4.10.410 Full faith and credit for foreign child support orders.

Properly issued court and administrative orders, judgments or decrees of other Indian tribes, states or Federal agencies that relate to child support will be given full faith and credit pursuant to 28 U.S.C. 1738B. Such orders will be considered properly issued when the issuing court or administrative agency had personal jurisdiction over the person claimed to be bound by the foreign order, subject matter jurisdiction over the matter, proper service of process under the law of the issuing jurisdiction was made on such person, and the order was issued according to the laws of that jurisdiction and does not violate the public policy of the Tulalip Tribes.

The party seeking registration of a foreign order shall file a certified copy of the underlying order with the Tribal Court Clerk along with 30-day summons to be served upon the obligor parent. A foreign order is authenticated by reasonable proof that the document rendered to the Clerk of Court is a true copy of the foreign order as it is recorded in the agency or court of the issuing jurisdiction. A certified copy of the original order from the issuing court shall constitute sufficient evidence of authenticity.

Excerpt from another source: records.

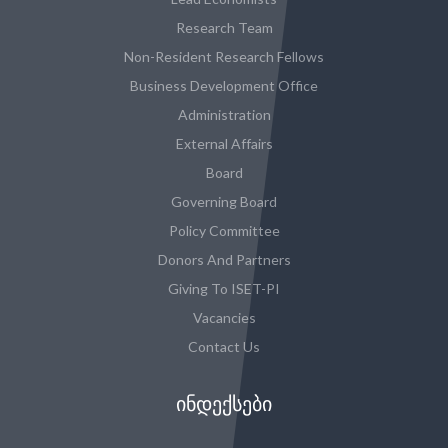
Research Team
Non-Resident Research Fellows
Business Development Office
Administration
External Affairs
Board
Governing Board
Policy Committee
Donors And Partners
Giving To ISET-PI
Vacancies
Contact Us
ᲘᲜᲓᲔᲥᲡᲔᲑᲘ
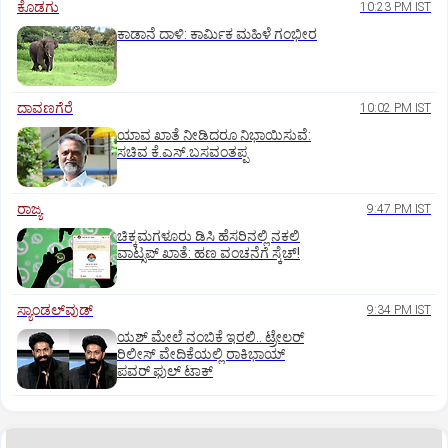
ಕೊಡಗು
10:23 PM IST
ಕಾಡಾನೆ ದಾಳಿ: ಕಾರ್ಮಿಕ ಮಹಿಳೆ ಗಂಭೀರ
ದಾವಣಗೆರೆ
10:02 PM IST
ಯಾವ ಖಾತೆ ನೀಡಿದರೂ ನಿಭಾಯಿಸುವೆ:
ಸಚಿವ ಕೆ.ಎಸ್.ಬಸವಂತಪ್ಪ
ರಾಜ್ಯ
9:47 PM IST
ಚಿಕ್ಕಮಗಳೂರು ಡಿಸಿ ಹೆಸರಿನಲ್ಲಿ ನಕಲಿ
ವಾಟ್ಸಪ್ ಖಾತೆ: ಹಣ ವಂಚನೆಗೆ ಸ್ಕೆಚ್!
ಸ್ಯಾಂಡಲ್‌ವುಡ್‌
9:34 PM IST
ಯಶ್‌ ಮೇಲೆ ನಂಬಿಕೆ ಇರಲಿ.. ಟ್ರೇಲರ್‌
ರಿಲೀಸ್‌ ವೇದಿಕೆಯಲ್ಲಿ ರಾಕಿಭಾಯ್‌
ಪವರ್‌ ಫುಲ್‌ ಟಾಕ್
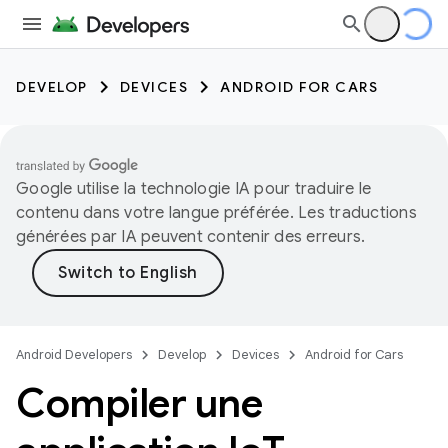
DEVELOP
DEVICES
ANDROID FOR CARS
Google utilise la technologie IA pour traduire le
contenu dans votre langue préférée. Les traductions
générées par IA peuvent contenir des erreurs.
Android Developers
Develop
Devices
Android for Cars
Compiler une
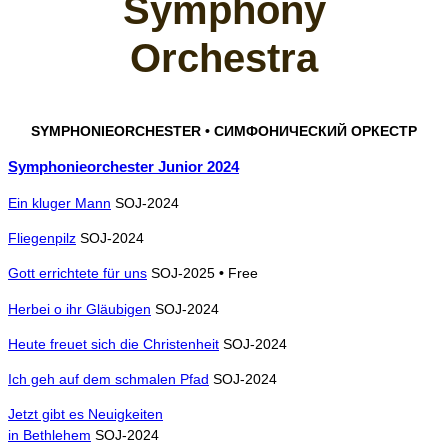
Symphony
Orchestra
SYMPHONIEORCHESTER • СИМФОНИЧЕСКИЙ ОРКЕСТР
Symphonieorchester Junior 2024
Ein kluger Mann
SOJ-2024
Fliegenpilz
SOJ-2024
Gott errichtete für uns
SOJ-2025
•
Free
Herbei o ihr Gläubigen
SOJ-2024
Heute freuet sich die Christenheit
SOJ-2024
Ich geh auf dem schmalen Pfad
SOJ-2024
Jetzt gibt es Neuigkeiten
in Bethlehem
SOJ-2024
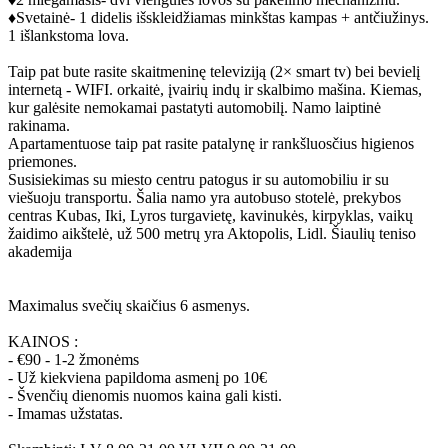
♦️Svetainė- 1 didelis išskleidžiamas minkštas kampas + antčiužinys.
1 išlankstoma lova.
Taip pat bute rasite skaitmeninę televiziją (2× smart tv) bei bevielį
internetą - WIFI. orkaitė, įvairių indų ir skalbimo mašina. Kiemas,
kur galėsite nemokamai pastatyti automobilį. Namo laiptinė
rakinama.
Apartamentuose taip pat rasite patalynę ir rankšluosčius higienos
priemones.
Susisiekimas su miesto centru patogus ir su automobiliu ir su
viešuoju transportu. Šalia namo yra autobuso stotelė, prekybos
centras Kubas, Iki, Lyros turgavietę, kavinukės, kirpyklas, vaikų
žaidimo aikštelė, už 500 metrų yra Aktopolis, Lidl. Šiaulių teniso
akademija
Maximalus svečių skaičius 6 asmenys.
KAINOS :
- €90 - 1-2 žmonėms
- Už kiekviena papildoma asmenį po 10€
- Švenčių dienomis nuomos kaina gali kisti.
- Imamas užstatas.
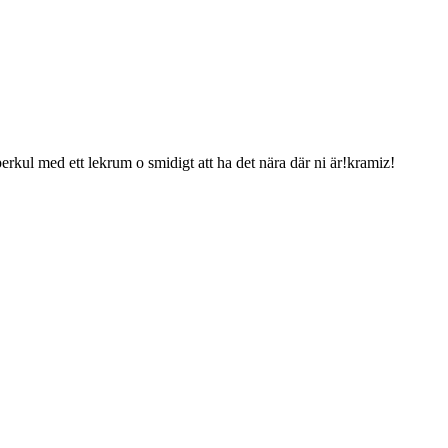
rkul med ett lekrum o smidigt att ha det nära där ni är!kramiz!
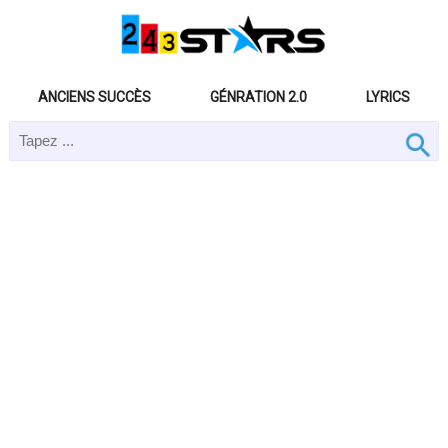
ANCIENS SUCCÈS
GÉNRATION 2.0
LYRICS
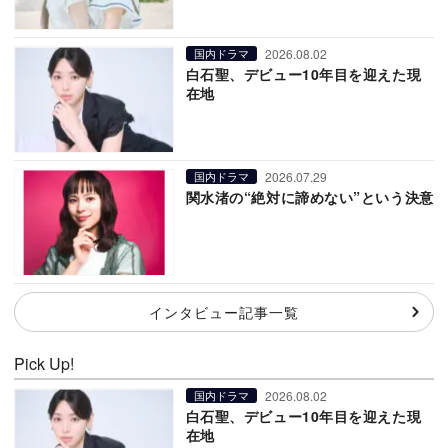
2026.08.02
国内ドラマ
白石聖、デビュー10年目を迎えた現
在地
2026.07.29
国内ドラマ
関水渚の“絶対に諦めない”という決意
インタビュー記事一覧
Pick Up!
2026.08.02
国内ドラマ
白石聖、デビュー10年目を迎えた現
在地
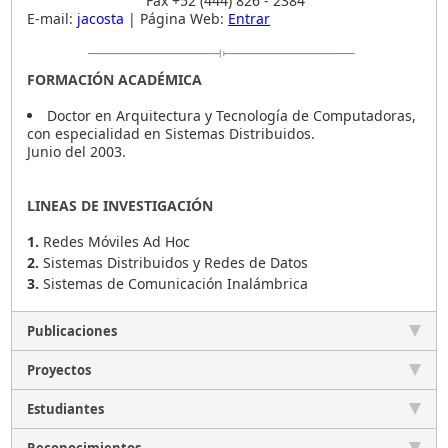
Fax +52 (444) 826 - 2384
E-mail:
jacosta
| Página Web:
Entrar
FORMACIÓN ACADÉMICA
Doctor en Arquitectura y Tecnología de Computadoras,
con especialidad en Sistemas Distribuidos.
Junio del 2003.
LINEAS DE INVESTIGACIÓN
1.
Redes Móviles Ad Hoc
2.
Sistemas Distribuidos y Redes de Datos
3.
Sistemas de Comunicación Inalámbrica
Publicaciones
Proyectos
Estudiantes
Reconocimientos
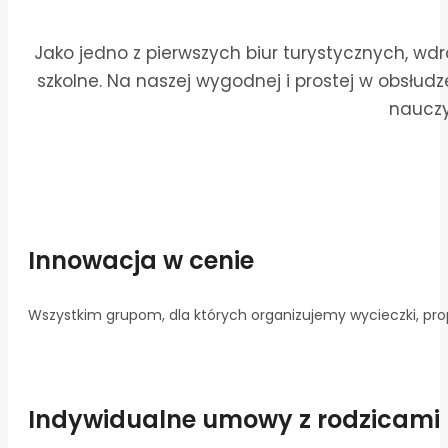
Jako jedno z pierwszych biur turystycznych, w
szkolne. Na naszej wygodnej i prostej w obsłud
nauczy
Innowacja w cenie
Wszystkim grupom, dla których organizujemy wycieczki, pro
Indywidualne umowy z rodzicami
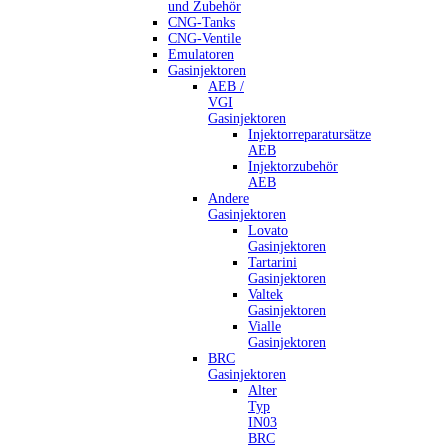
und Zubehör
CNG-Tanks
CNG-Ventile
Emulatoren
Gasinjektoren
AEB /
VGI
Gasinjektoren
Injektorreparatursätze
AEB
Injektorzubehör
AEB
Andere
Gasinjektoren
Lovato
Gasinjektoren
Tartarini
Gasinjektoren
Valtek
Gasinjektoren
Vialle
Gasinjektoren
BRC
Gasinjektoren
Alter
Typ
IN03
BRC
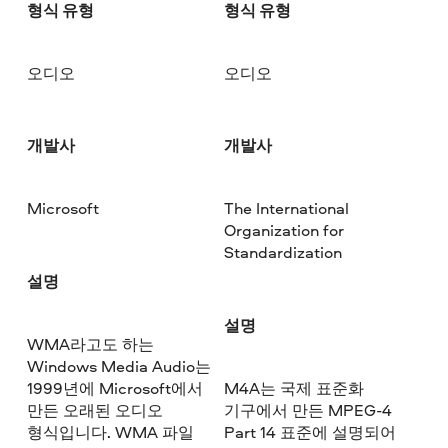
형식 유형
형식 유형
오디오
오디오
개발사
개발사
Microsoft
The International
Organization for
Standardization
설명
설명
WMA라고도 하는
Windows Media Audio는
1999년에 Microsoft에서
M4A는 국제 표준화
만든 오래된 오디오
기구에서 만든 MPEG-4
형식입니다. WMA 파일
Part 14 표준에 설명되어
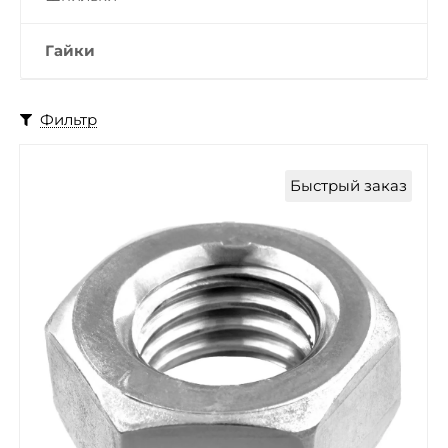
Гайки
Фильтр
Быстрый заказ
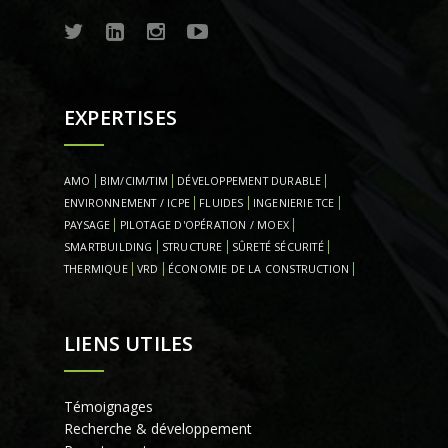
EXPERTISES
AMO
BIM/CIM/TIM
DÉVELOPPEMENT DURABLE
ENVIRONNEMENT / ICPE
FLUIDES
INGENIERIE TCE
PAYSAGE
PILOTAGE D'OPÉRATION / MOEX
SMARTBUILDING
STRUCTURE
SÛRETÉ SÉCURITÉ
THERMIQUE
VRD
ÉCONOMIE DE LA CONSTRUCTION
LIENS UTILES
Témoignages
Recherche & développement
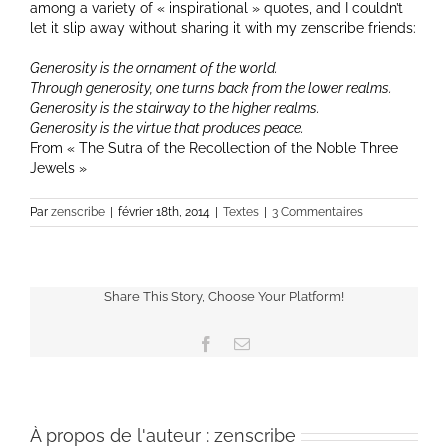
among a variety of « inspirational » quotes, and I couldn’t
let it slip away without sharing it with my zenscribe friends:
Generosity is the ornament of the world.
Through generosity, one turns back from the lower realms.
Generosity is the stairway to the higher realms.
Generosity is the virtue that produces peace.
From « The Sutra of the Recollection of the Noble Three
Jewels »
Par
zenscribe
|
février 18th, 2014
|
Textes
|
3 Commentaires
Share This Story, Choose Your Platform!
Facebook
Email
À propos de l'auteur :
zenscribe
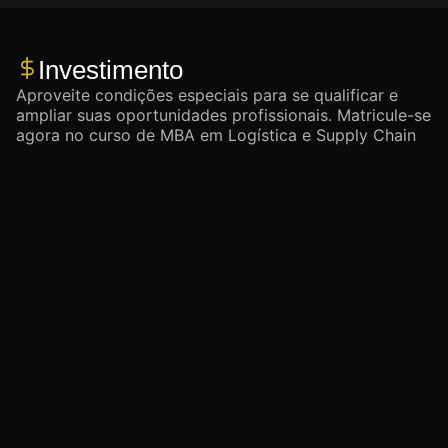
Investimento
Aproveite condições especiais para se qualificar e
ampliar suas oportunidades profissionais. Matricule-se
agora no curso de MBA em Logística e Supply Chain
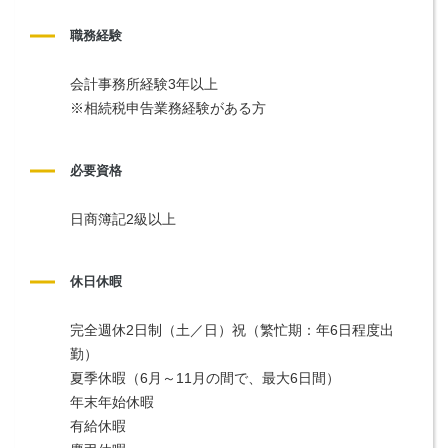
職務経験
会計事務所経験3年以上
※相続税申告業務経験がある方
必要資格
日商簿記2級以上
休日休暇
完全週休2日制（土／日）祝（繁忙期：年6日程度出
勤）
夏季休暇（6月～11月の間で、最大6日間）
年末年始休暇
有給休暇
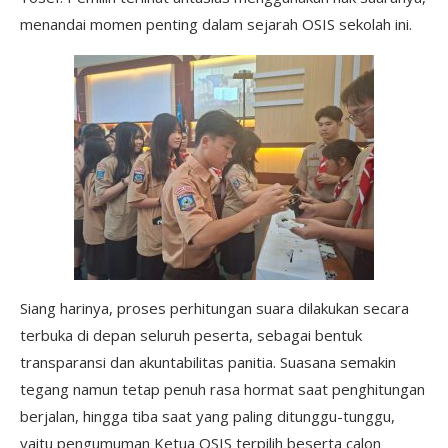
menandai momen penting dalam sejarah OSIS sekolah ini.
Siang harinya, proses perhitungan suara dilakukan secara
terbuka di depan seluruh peserta, sebagai bentuk
transparansi dan akuntabilitas panitia. Suasana semakin
tegang namun tetap penuh rasa hormat saat penghitungan
berjalan, hingga tiba saat yang paling ditunggu-tunggu,
yaitu pengumuman Ketua OSIS terpilih beserta calon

Any party to such a foreign order may, within 30 days of the service of such order, judgment and/or decree upon the other party, apply for hearing on the order before the Tribal Court. Upon such application, the Tribal Court shall hold a hearing to determine the validity of such order, judgment, and/or decree, and shall consider issues raised by the other party, including, but not limited to, the jurisdiction of the foreign court and whether such order, judgment, and/or decree is contrary to the laws, both written and customary, of the Tulalip Tribes.

Unless defects in jurisdiction are apparent on the face of the foreign order, the person contesting enforcement of the order has the burden of showing the order is not valid. Upon a failure to respond to notice of the order and to timely contest it, the Court shall enforce the foreign order.

Where a foreign order is invalid by reason of lack of personal jurisdiction in the agency or court of the issuing jurisdiction, the Court may adopt some or all of its provisions as an original order of the Court to the extent that it does not violate the public policy of the Tulalip Tribes. [Res. 2018-613].

4.10.420 Sovereign immunity.

Nothing in this chapter shall be construed as a waiver of sovereign immunity of the Tulalip Tribes. [Res. 2018-613; Res. 2013-444; Ord. 86 § 86.2.21, 8-7-2008 (Res. 2008-231). Formerly 4.10.380].